O flerte com a história

Luide
Luide
24 de abril de 2015
 

Às vezes eu tô lá vendo “Vikings” e do nada pauso, corro pro Google ou Wikipédia, e fico lendo alguns artigos sobre povo que navegou por toda a Europa, parte da Rússia e chegou até as Américas. É inacreditável como o History se esforça para trazer uma série tão incrível e que tem os pés cravados na história.

E é preciso elogiar o trabalho que o canal vem fazendo, principalmente nessa terceira temporada. Ao meu ver, o principal objetivo da série é retratar a vida dos escandinavos, sua cultura, seu dia a dia, suas crenças. E isso ela faz corretamente. Agora, no que diz respeito as batalhas e invasões, cara, na boa, nem “Game Of Thrones” pode competir com “Vikings“.

O Rei Ragnar cujo objetivo é navegar e conquistar, precisava de uma boa estrutura pra isso ser posto em tela. Michael Hirst, showrunner da série, revelou ao The Hollywood Reporter todo trabalho feito nos bastidores para você ter espetáculos como foi a primeira invasão a Paris.

Nota-se que em “Vikings” o uso de CGI é o mínimo possível. Tudo é muito bem coreografado e executado. E os números não mentem: 500 figurantes e 206 dublês para as cenas de batalhas e um total de 5 mil figurantes durante a terceira temporada. É grandioso e o History se orgulha disso. Afinal, depois de “Senhor dos Anéis“, fazer batalhas épicas ficou fácil usando a computação gráfica.

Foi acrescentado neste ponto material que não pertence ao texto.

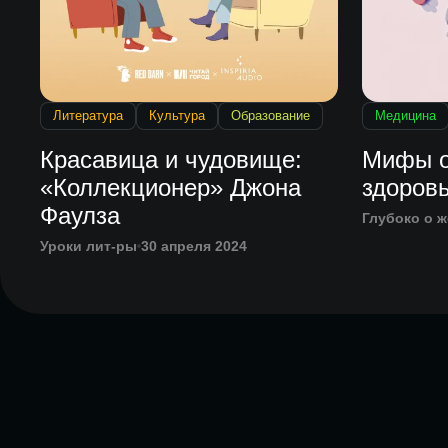
Литература
Культура
Образование
Медицина
Красавица и чудовище:
Мифы о
«Коллекционер» Джона
здоров
Фаулза
Глубоко о 
Уроки лит-ры
30 апреля 2024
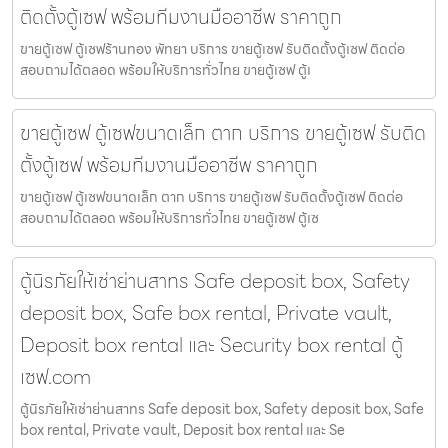
ติดตั้งตู้เซฟ พร้อมทีมงานมืออาชีพ ราคาถูก
ขายตู้เซฟ ตู้เซฟร้านทอง พัทยา บริการ ขายตู้เซฟ รับติดตั้งตู้เซฟ ติดต่อ
สอบถามได้ตลอด พร้อมให้บริการทั่วไทย ขายตู้เซฟ ตู้เ
ขายตู้เซฟ ตู้เซฟขนาดเล็ก ตาก บริการ ขายตู้เซฟ รับติด
ตั้งตู้เซฟ พร้อมทีมงานมืออาชีพ ราคาถูก
ขายตู้เซฟ ตู้เซฟขนาดเล็ก ตาก บริการ ขายตู้เซฟ รับติดตั้งตู้เซฟ ติดต่อ
สอบถามได้ตลอด พร้อมให้บริการทั่วไทย ขายตู้เซฟ ตู้เซ
ตู้นิรภัยให้เช่าย่านสาทร Safe deposit box, Safety
deposit box, Safe box rental, Private vault,
Deposit box rental และ Security box rental ตู้
เซฟ.com
ตู้นิรภัยให้เช่าย่านสาทร Safe deposit box, Safety deposit box, Safe
box rental, Private vault, Deposit box rental และ Se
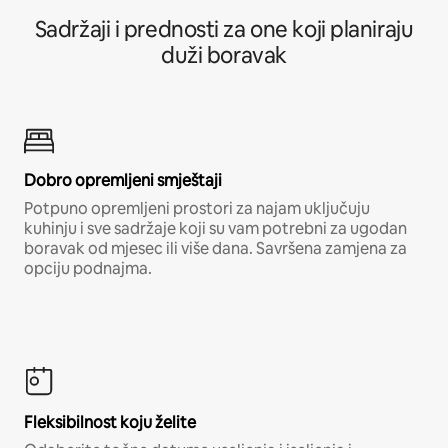
Sadržaji i prednosti za one koji planiraju
duži boravak
Dobro opremljeni smještaji
Potpuno opremljeni prostori za najam uključuju
kuhinju i sve sadržaje koji su vam potrebni za ugodan
boravak od mjesec ili više dana. Savršena zamjena za
opciju podnajma.
Fleksibilnost koju želite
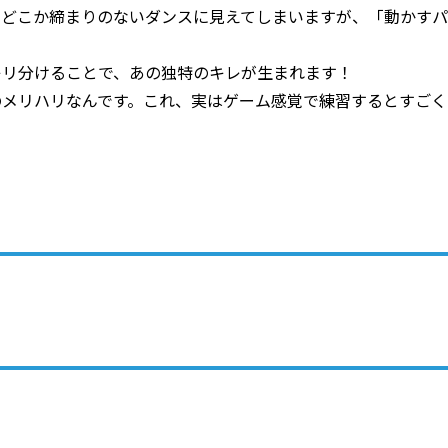
、どこか締まりのないダンスに見えてしまいますが、「動かすパ
キリ分けることで、あの独特のキレが生まれます！
のメリハリなんです。これ、実はゲーム感覚で練習するとすごく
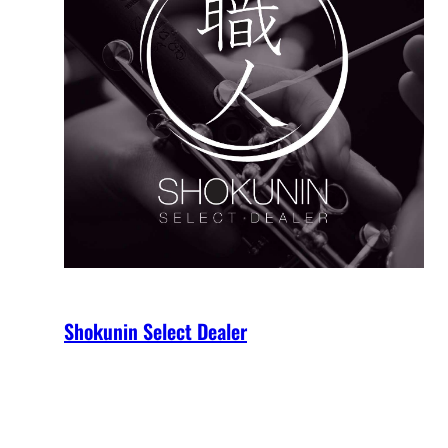
Shokunin Select Dealer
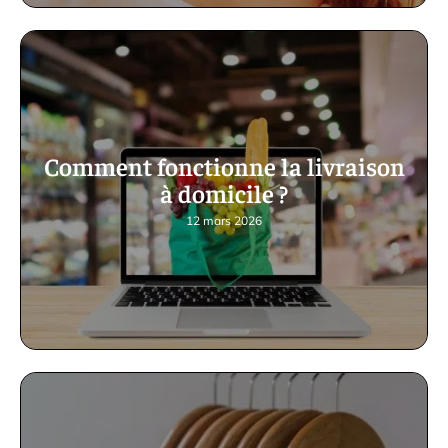
Comment fonctionne la livraison
à domicile ?
12 mars 2026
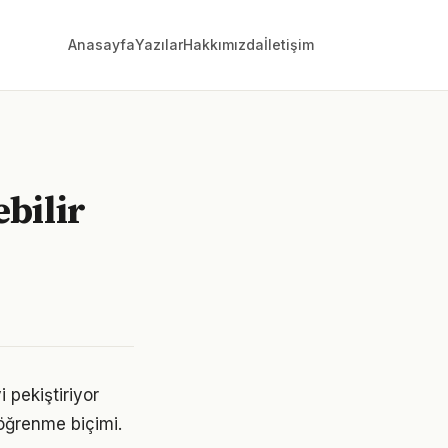
Anasayfa
Yazılar
Hakkımızda
İletişim
bilir
 pekiştiriyor
 öğrenme biçimi.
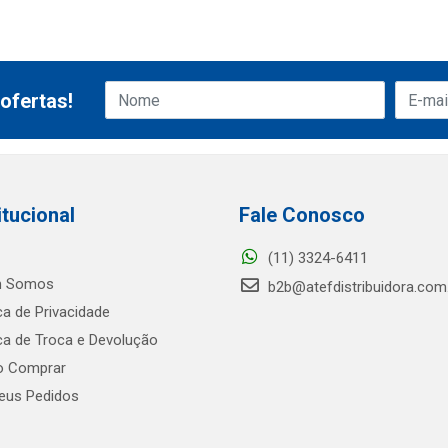
ofertas!
itucional
Fale Conosco
(11) 3324-6411
 Somos
b2b@atefdistribuidora.com
ica de Privacidade
ica de Troca e Devolução
 Comprar
us Pedidos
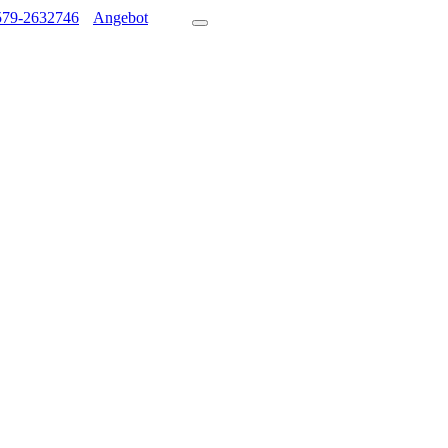
579-2632746
Angebot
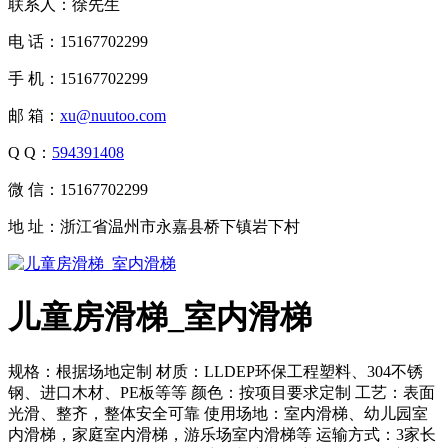
联系人：徐先生
电 话：15167702299
手 机：15167702299
邮 箱：
xu@nuutoo.com
Q Q：
594391408
微 信：15167702299
地 址：浙江省温州市永嘉县桥下镇岩下村
儿童房滑梯_室内滑梯
规格：根据场地定制 材质：LLDEP环保工程塑料、304不锈
钢、进口木材、PE板等等 颜色：按项目要求定制 工艺：表面
光滑、整齐，整体安全可靠 使用场地：室内滑梯、幼儿园室
内滑梯，家庭室内滑梯，游乐场室内滑梯等 运输方式：3家长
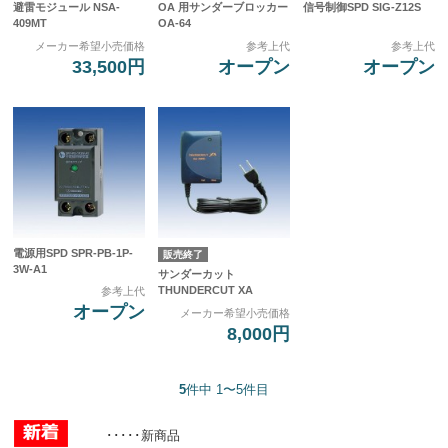
避雷モジュール NSA-
OA 用サンダーブロッカー
信号制御SPD SIG-Z12S
409MT
OA-64
メーカー希望小売価格
参考上代
参考上代
33,500円
オープン
オープン
電源用SPD SPR-PB-1P-
販売終了
3W-A1
サンダーカット
THUNDERCUT XA
参考上代
オープン
メーカー希望小売価格
8,000円
5
件中 1〜5件目
･････新商品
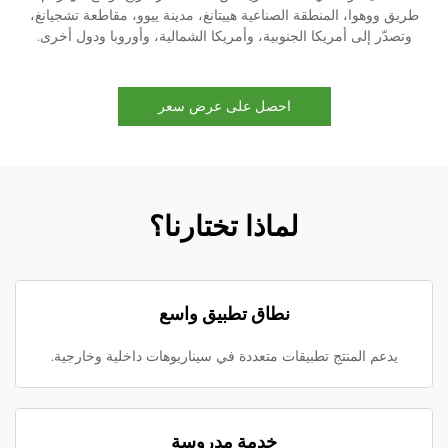
طريق ووهوا، المنطقة الصناعية هييتانغ، مدينة ييوو، مقاطعة تشجيانغ،
وتصدّر إلى أمريكا الجنوبية، وأمريكا الشمالية، وأوروبا ودول أخرى.
احصل على عرض سعر
لماذا تختارنا؟
نطاق تطبيق واسع
يدعم المنتج تطبيقات متعددة في سيناريوهات داخلية وخارجية.
خدمة مدروسة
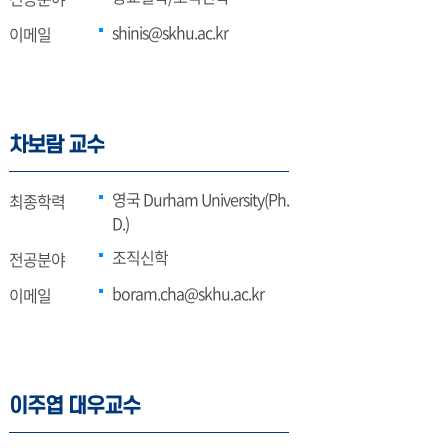
shinis@skhu.ac.kr
이메일
차보람 교수
영국 Durham University(Ph.
최종학력
D.)
조직신학
전공분야
boram.cha@skhu.ac.kr
이메일
이주엽 대우교수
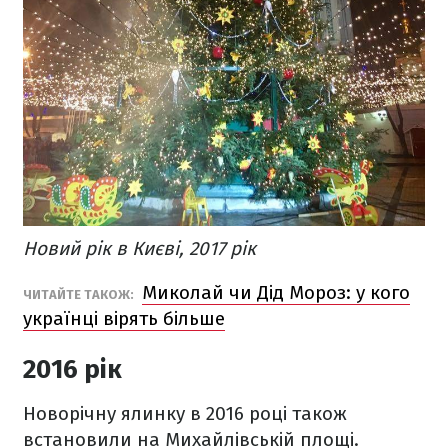
Новий рік в Києві, 2017 рік
Миколай чи Дід Мороз: у кого
ЧИТАЙТЕ ТАКОЖ:
українці вірять більше
2016 рік
Новорічну ялинку в 2016 році також
встановили на Михайлівській площі.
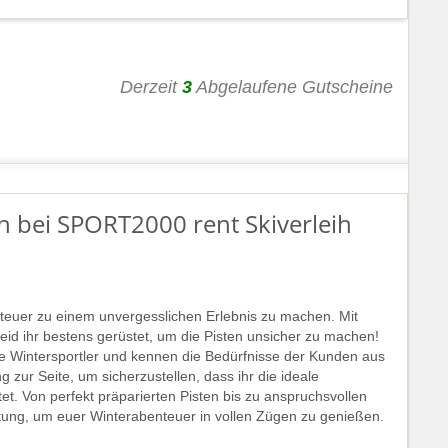
Derzeit
3
Abgelaufene Gutscheine
n bei SPORT2000 rent Skiverleih
teuer zu einem unvergesslichen Erlebnis zu machen. Mit
id ihr bestens gerüstet, um die Pisten unsicher zu machen!
e Wintersportler und kennen die Bedürfnisse der Kunden aus
 zur Seite, um sicherzustellen, dass ihr die ideale
et. Von perfekt präparierten Pisten bis zu anspruchsvollen
rüstung, um euer Winterabenteuer in vollen Zügen zu genießen.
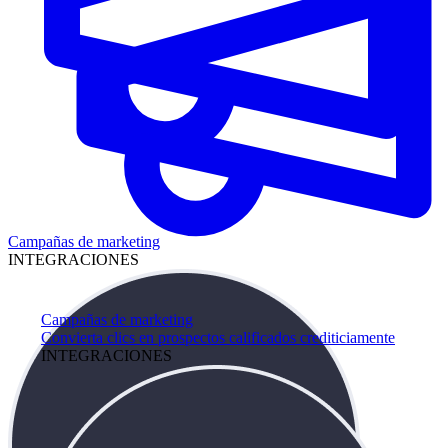
Campañas de marketing
INTEGRACIONES
Campañas de marketing
Convierta clics en prospectos calificados crediticiamente
INTEGRACIONES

Mas “Vikings” é mais do que isso. Essa atual divisão entre os controversos valores cristãos da época e a crença dos nórdicos é genial. Ao mesmo tempo que os vikings são pessoas de honra cujo a palavra é o bem mais forte, os cristãos são mais políticos e preparados para sacrificar seus filhos se possível. Quem realmente é o selvagem? O viking que mata para ir a Valhalla ou o Rei que manda fatiar uma adúltera? A fé é sempre um tema interessante.

Vikings” também flerta com a história. Ao final da terceira temporada, Rollo finalmente começa a entrar para os livros de história. Manja a Normandia? Aquela praia do Dia D? Então, ele foi o primeiro governante de lá. Seu cargo? Duque.

Os vikings realmente cercaram Paris por cerca de dois anos, mas foram embora após algumas negociações. Infelizmente o sonho de Ragnar em conquistar os muros da cidade tem um forte inimigo: a própria história. E pensando bem, duvido que o History vai esquecer disso.